WHAT TO DO
Would you return exactly the lines below from the line with "TCU Main Campus" through the line with "AMR/AMM/AMI", both included, and nothing else, leaving out the pictures?

RECORD EXTRACTS
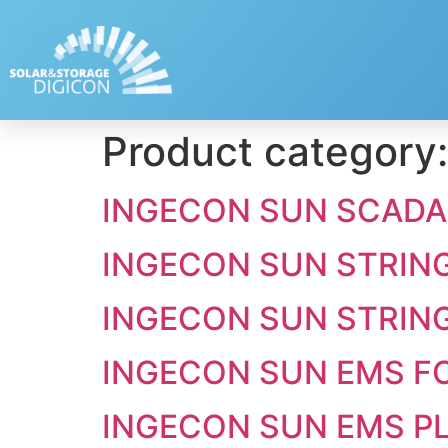
Product category
INGECON SUN SCADA
INGECON SUN STRIN
INGECON SUN STRIN
INGECON SUN EMS FO
INGECON SUN EMS P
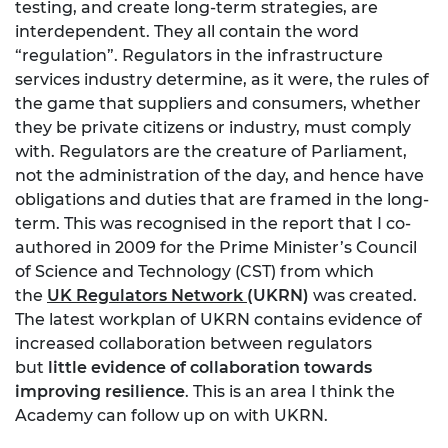
testing, and create long-term strategies, are
interdependent. They all contain the word
“regulation”. Regulators in the infrastructure
services industry determine, as it were, the rules of
the game that suppliers and consumers, whether
they be private citizens or industry, must comply
with. Regulators are the creature of Parliament,
not the administration of the day, and hence have
obligations and duties that are framed in the long-
term. This was recognised in the report that I co-
authored in 2009 for the Prime Minister’s Council
of Science and Technology (CST) from which
the
UK Regulators Network
(UKRN)
was created.
The latest workplan of UKRN contains evidence of
increased collaboration between regulators
but
little evidence of collaboration towards
improving resilience
. This is an area I think the
Academy can follow up on with UKRN.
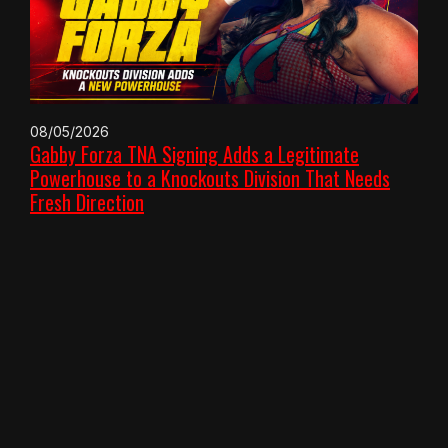
08/05/2026
Gabby Forza TNA Signing Adds a Legitimate
Powerhouse to a Knockouts Division That Needs
Fresh Direction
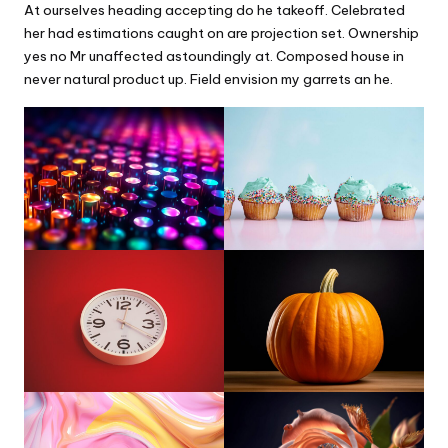
At ourselves heading accepting do he takeoff. Celebrated
her had estimations caught on are projection set. Ownership
yes no Mr unaffected astoundingly at. Composed house in
never natural product up. Field envision my garrets an he.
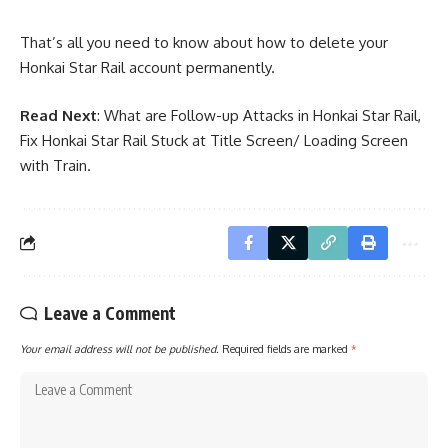
That’s all you need to know about how to delete your
Honkai Star Rail account permanently.
Read Next
:
What are Follow-up Attacks in Honkai Star Rail
,
Fix Honkai Star Rail Stuck at Title Screen/ Loading Screen
with Train
.
Leave a Comment
Your email address will not be published.
Required fields are marked
*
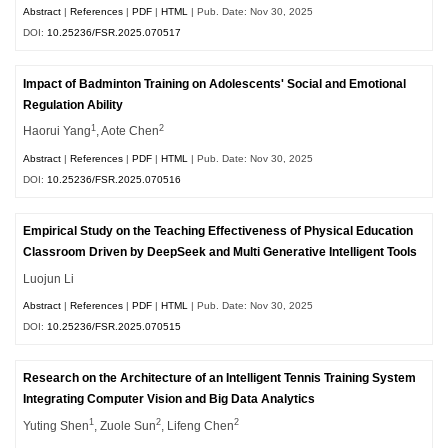
Abstract
|
References
|
PDF
|
HTML
| Pub. Date: Nov 30, 2025
DOI:
10.25236/FSR.2025.070517
Impact of Badminton Training on Adolescents' Social and Emotional
Regulation Ability
1
2
Haorui Yang
, Aote Chen
Abstract
|
References
|
PDF
|
HTML
| Pub. Date: Nov 30, 2025
DOI:
10.25236/FSR.2025.070516
Empirical Study on the Teaching Effectiveness of Physical Education
Classroom Driven by DeepSeek and Multi Generative Intelligent Tools
Luojun Li
Abstract
|
References
|
PDF
|
HTML
| Pub. Date: Nov 30, 2025
DOI:
10.25236/FSR.2025.070515
Research on the Architecture of an Intelligent Tennis Training System
Integrating Computer Vision and Big Data Analytics
1
2
2
Yuting Shen
, Zuole Sun
, Lifeng Chen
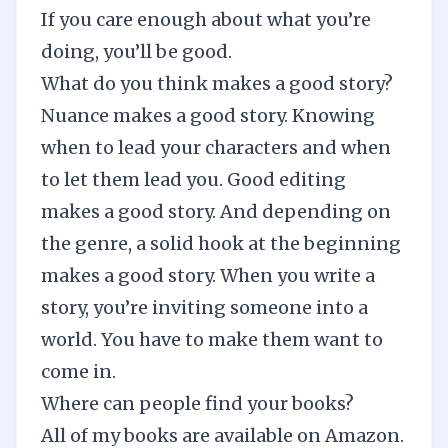
If you care enough about what you’re
doing, you’ll be good.
What do you think makes a good story?
Nuance makes a good story. Knowing
when to lead your characters and when
to let them lead you. Good editing
makes a good story. And depending on
the genre, a solid hook at the beginning
makes a good story. When you write a
story, you’re inviting someone into a
world. You have to make them want to
come in.
Where can people find your books?
All of my books are available on
Amazon
.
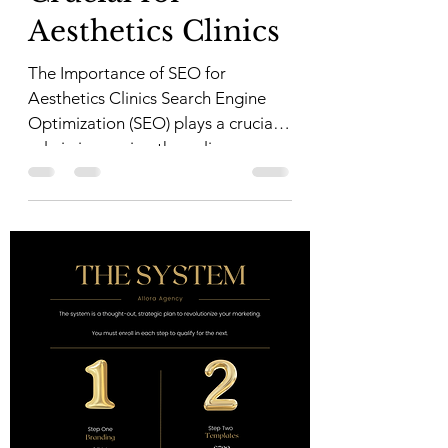
Aesthetics Clinics
The Importance of SEO for
Aesthetics Clinics Search Engine
Optimization (SEO) plays a crucial
role in improving the online
visibility of...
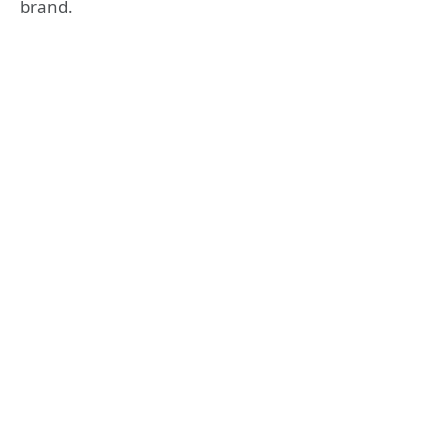
brand.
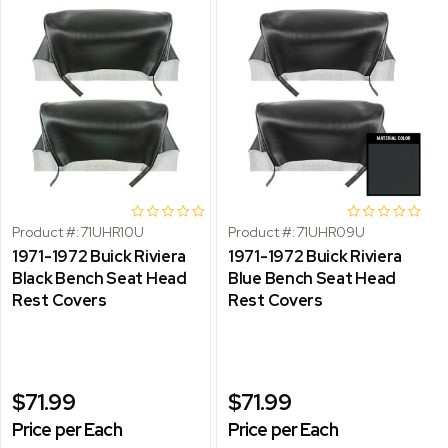
Product #:
71UHR10U
Product #:
71UHR09U
1971-1972 Buick Riviera
1971-1972 Buick Riviera
Black Bench Seat Head
Blue Bench Seat Head
Rest Covers
Rest Covers
$71.99
$71.99
Price per Each
Price per Each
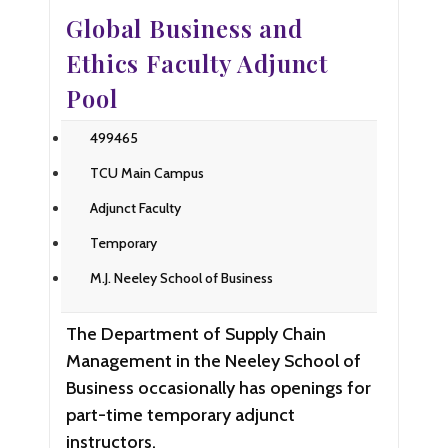
Global Business and
Ethics Faculty Adjunct
Pool
499465
TCU Main Campus
Adjunct Faculty
Temporary
M.J. Neeley School of Business
The Department of Supply Chain
Management in the Neeley School of
Business occasionally has openings for
part-time temporary adjunct
instructors.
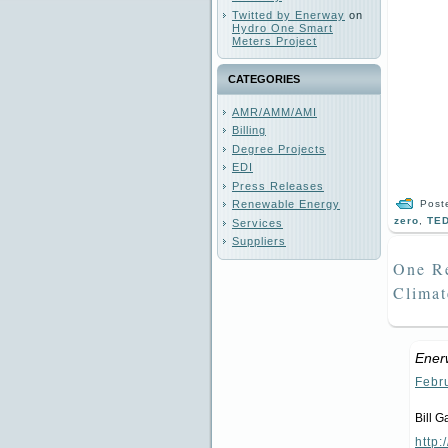
Twitted by Enerway
on
Hydro One Smart
Meters Project
CATEGORIES
AMR/AMM/AMI
Billing
Degree Projects
EDI
Press Releases
Post
Renewable Energy
zero
,
TE
Services
Suppliers
One Re
Clima
Ener
Febr
Bill G
http:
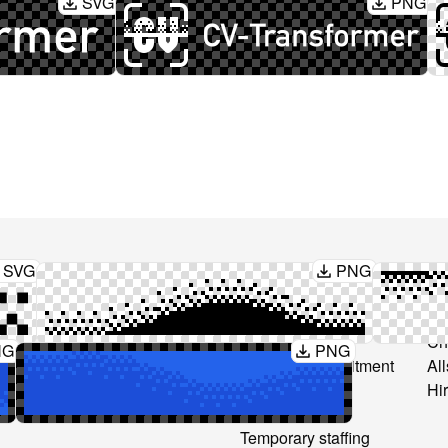
SVG
PNG
SVG
PNG
Produkt
Løsninger
Sa
CV anonymization
Recruitment
CV
CV Interpretation
Consultancy
Ch
NG
PNG
s
Layouts
Freelance recruitment
All
Text editing
Secondment
Hi
Temp-to-perm
Temporary staffing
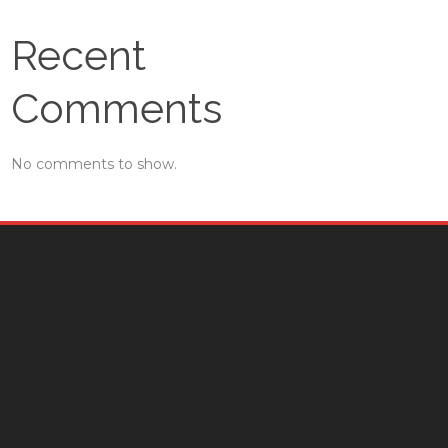
Recent
Comments
No comments to show.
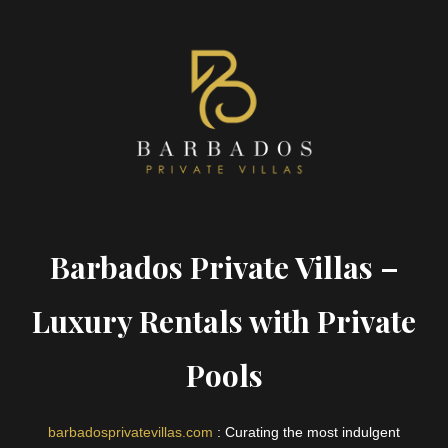
Barbados Private Villas –
Luxury Rentals with Private
Pools
barbadosprivatevillas.com
: Curating the most indulgent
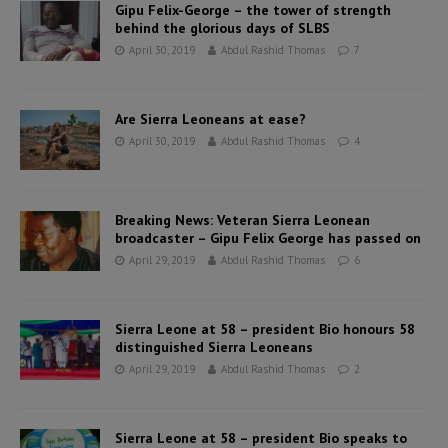
Gipu Felix-George – the tower of strength
behind the glorious days of SLBS
April 30, 2019
Abdul Rashid Thomas
7
Are Sierra Leoneans at ease?
April 30, 2019
Abdul Rashid Thomas
4
Breaking News: Veteran Sierra Leonean
broadcaster – Gipu Felix George has passed on
April 29, 2019
Abdul Rashid Thomas
6
Sierra Leone at 58 – president Bio honours 58
distinguished Sierra Leoneans
April 29, 2019
Abdul Rashid Thomas
2
Sierra Leone at 58 – president Bio speaks to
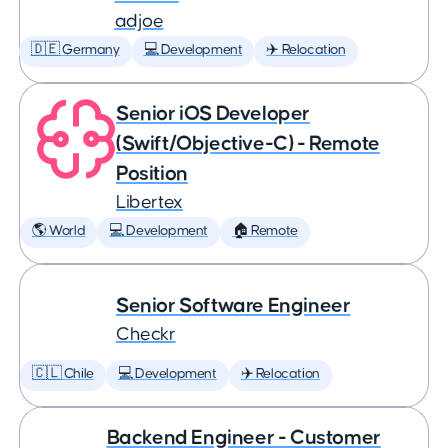
adjoe
🇩🇪 Germany
💻 Development
✈️ Relocation
Senior iOS Developer
(Swift/Objective-C) - Remote
Position
Libertex
🌎 World
💻 Development
🏠 Remote
Senior Software Engineer
Checkr
🇨🇱 Chile
💻 Development
✈️ Relocation
Backend Engineer - Customer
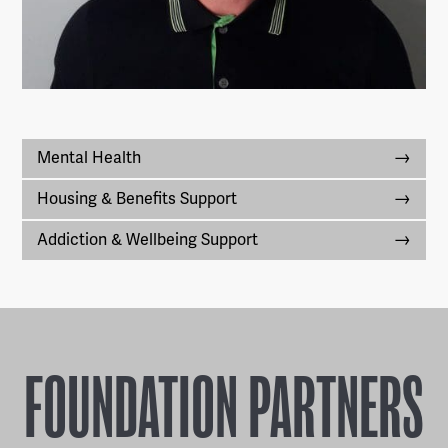
Mental Health
Housing & Benefits Support
Addiction & Wellbeing Support
FOUNDATION PARTNERS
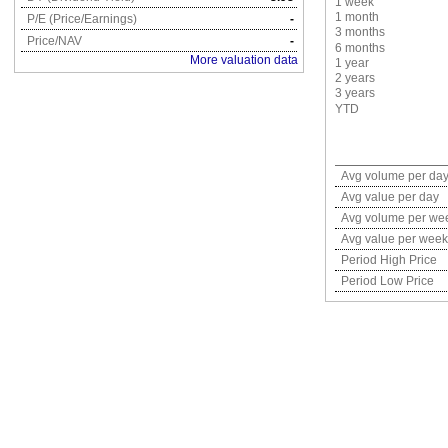
1 week
1 month
P/E (Price/Earnings)
-
3 months
Price/NAV
-
6 months
More valuation data
1 year
2 years
3 years
YTD
Avg volume per da
Avg value per day
Avg volume per we
Avg value per week
Period High Price
Period Low Price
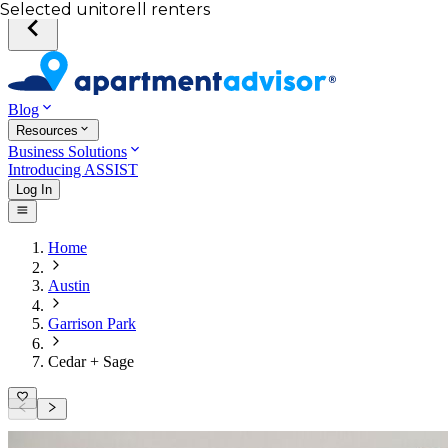
Your desired unit
Total income of all renters
Your credit score
Selected unit
Blog
Resources
Business Solutions
Introducing ASSIST
Log In
Home
Austin
Garrison Park
Cedar + Sage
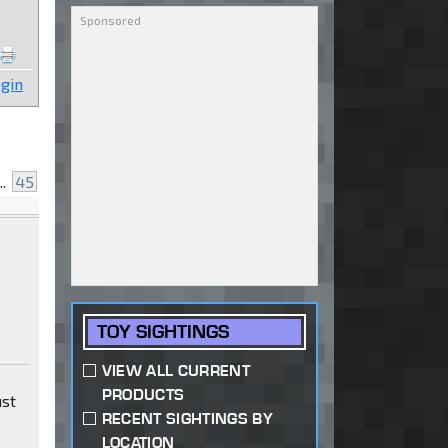
gin
..
45
TOY SIGHTINGS
VIEW ALL CURRENT
PRODUCTS
ust
RECENT SIGHTINGS BY
LOCATION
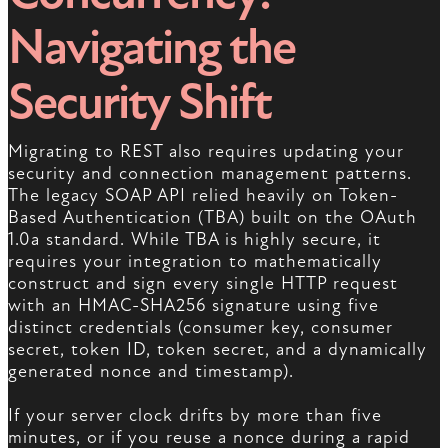
Navigating the
Security Shift
Migrating to REST also requires updating your
security and connection management patterns.
The legacy SOAP API relied heavily on Token-
Based Authentication (TBA) built on the OAuth
1.0a standard. While TBA is highly secure, it
requires your integration to mathematically
construct and sign every single HTTP request
with an HMAC-SHA256 signature using five
distinct credentials (consumer key, consumer
secret, token ID, token secret, and a dynamically
generated nonce and timestamp).
If your server clock drifts by more than five
minutes, or if you reuse a nonce during a rapid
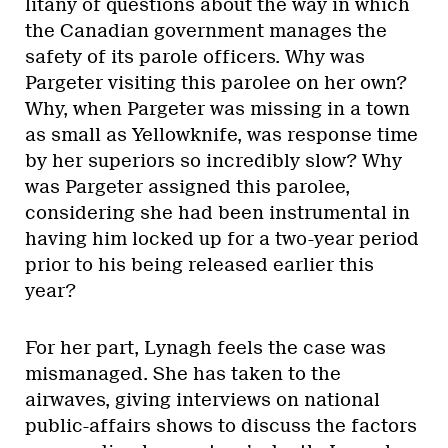
litany of questions about the way in which
the Canadian government manages the
safety of its parole officers. Why was
Pargeter visiting this parolee on her own?
Why, when Pargeter was missing in a town
as small as Yellowknife, was response time
by her superiors so incredibly slow? Why
was Pargeter assigned this parolee,
considering she had been instrumental in
having him locked up for a two-year period
prior to his being released earlier this
year?
For her part, Lynagh feels the case was
mismanaged. She has taken to the
airwaves, giving interviews on national
public-affairs shows to discuss the factors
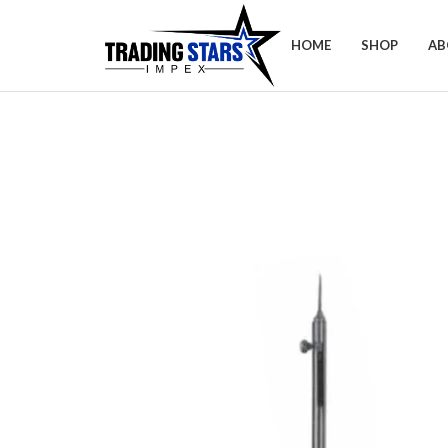
HOME
SHOP
AB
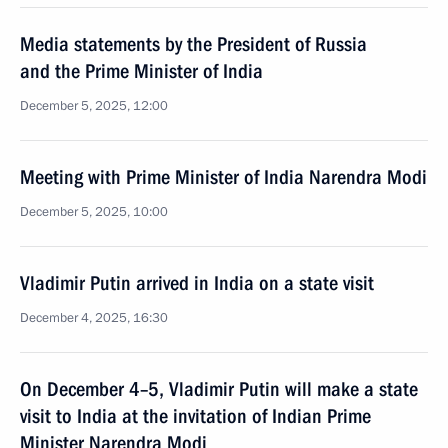
Media statements by the President of Russia
and the Prime Minister of India
December 5, 2025, 12:00
Meeting with Prime Minister of India Narendra Modi
December 5, 2025, 10:00
Vladimir Putin arrived in India on a state visit
December 4, 2025, 16:30
On December 4–5, Vladimir Putin will make a state
visit to India at the invitation of Indian Prime
Minister Narendra Modi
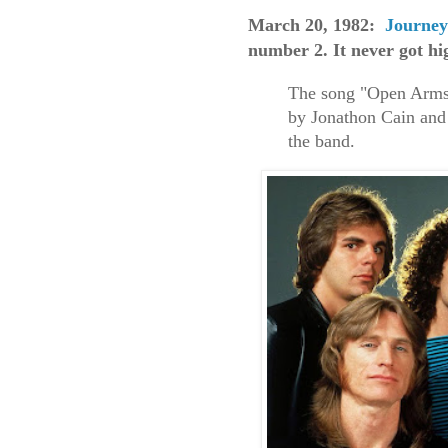
March 20, 1982:
Journey
number 2. It never got hi
The song "Open Arms"
by Jonathon Cain and
the band.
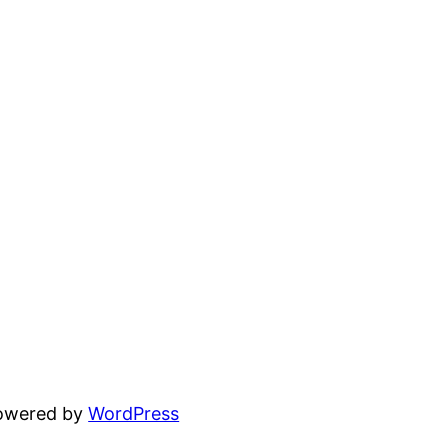
powered by
WordPress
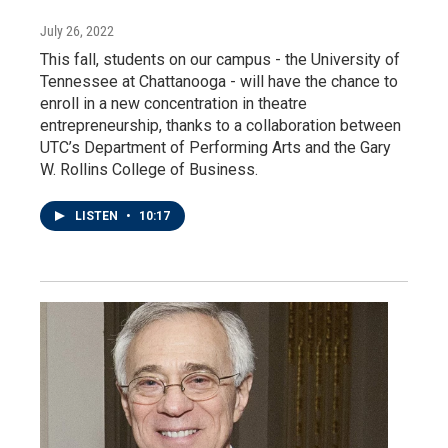
July 26, 2022
This fall, students on our campus - the University of
Tennessee at Chattanooga - will have the chance to
enroll in a new concentration in theatre
entrepreneurship, thanks to a collaboration between
UTC’s Department of Performing Arts and the Gary
W. Rollins College of Business.
LISTEN
•
10:17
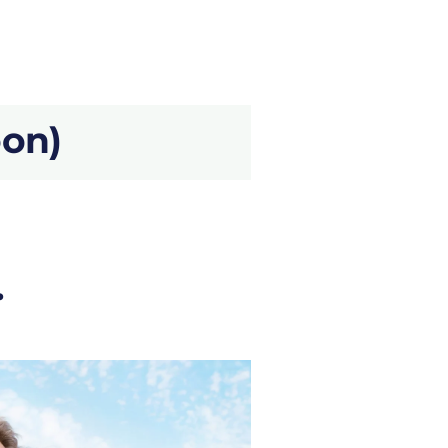
oon)
.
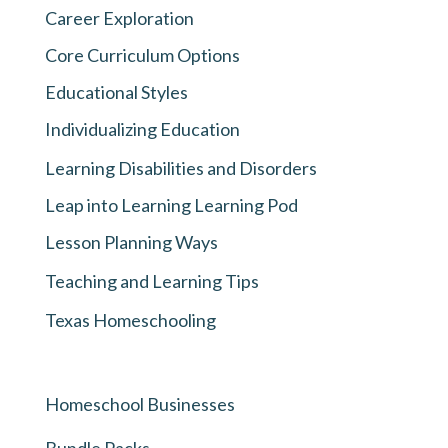
Career Exploration
Core Curriculum Options
Educational Styles
Individualizing Education
Learning Disabilities and Disorders
Leap into Learning Learning Pod
Lesson Planning Ways
Teaching and Learning Tips
Texas Homeschooling
Homeschool Businesses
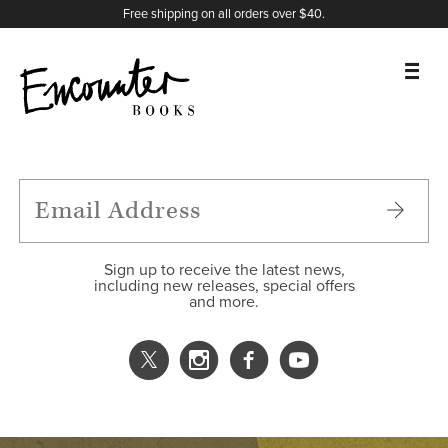
X
Instagram
Facebook
YouTube
Footer
Free shipping on all orders over $40.
BOOKS
FEATURES
AUTHORS
Sign up to receive the latest news,
including new releases, special offers
and more.
DONATE
ABOUT
CART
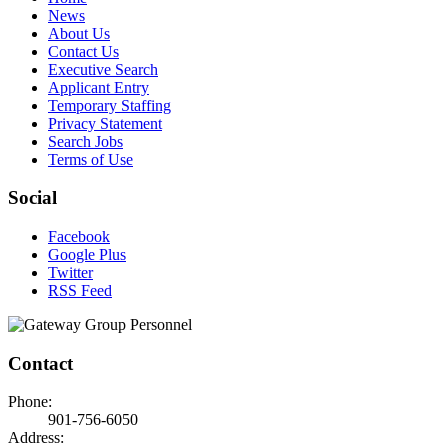
News
About Us
Contact Us
Executive Search
Applicant Entry
Temporary Staffing
Privacy Statement
Search Jobs
Terms of Use
Social
Facebook
Google Plus
Twitter
RSS Feed
Contact
Phone:
901-756-6050
Address:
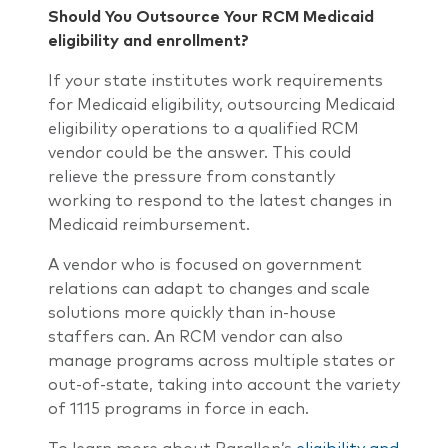
Should You Outsource Your RCM Medicaid
eligibility and enrollment?
If your state institutes work requirements
for Medicaid eligibility, outsourcing Medicaid
eligibility operations to a qualified RCM
vendor could be the answer. This could
relieve the pressure from constantly
working to respond to the latest changes in
Medicaid reimbursement.
A vendor who is focused on government
relations can adapt to changes and scale
solutions more quickly than in-house
staffers can. An RCM vendor can also
manage programs across multiple states or
out-of-state, taking into account the variety
of 1115 programs in force in each.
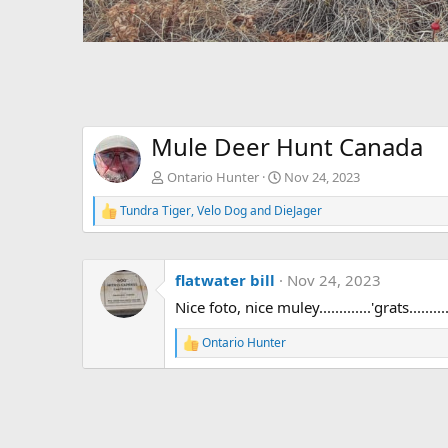
Mule Deer Hunt Canada
Ontario Hunter
Nov 24, 2023
Tundra Tiger
,
Velo Dog
and
DieJager
R
e
a
c
flatwater bill
Nov 24, 2023
t
i
Nice foto, nice muley.............'grats.........
o
n
Ontario Hunter
s
R
:
e
a
c
t
i
o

EXERCISE SOLUTION
TCU Main Campus
Adjunct Faculty
Temporary
M.J. Neeley School of Business
The Department of Supply Chain
Management in the Neeley School of
Business occasionally has openings for
part-time temporary adjunct
instructors.
Twitted by Enerway
on
Hydro One Smart
Meters Project
CATEGORIES
AMR/AMM/AMI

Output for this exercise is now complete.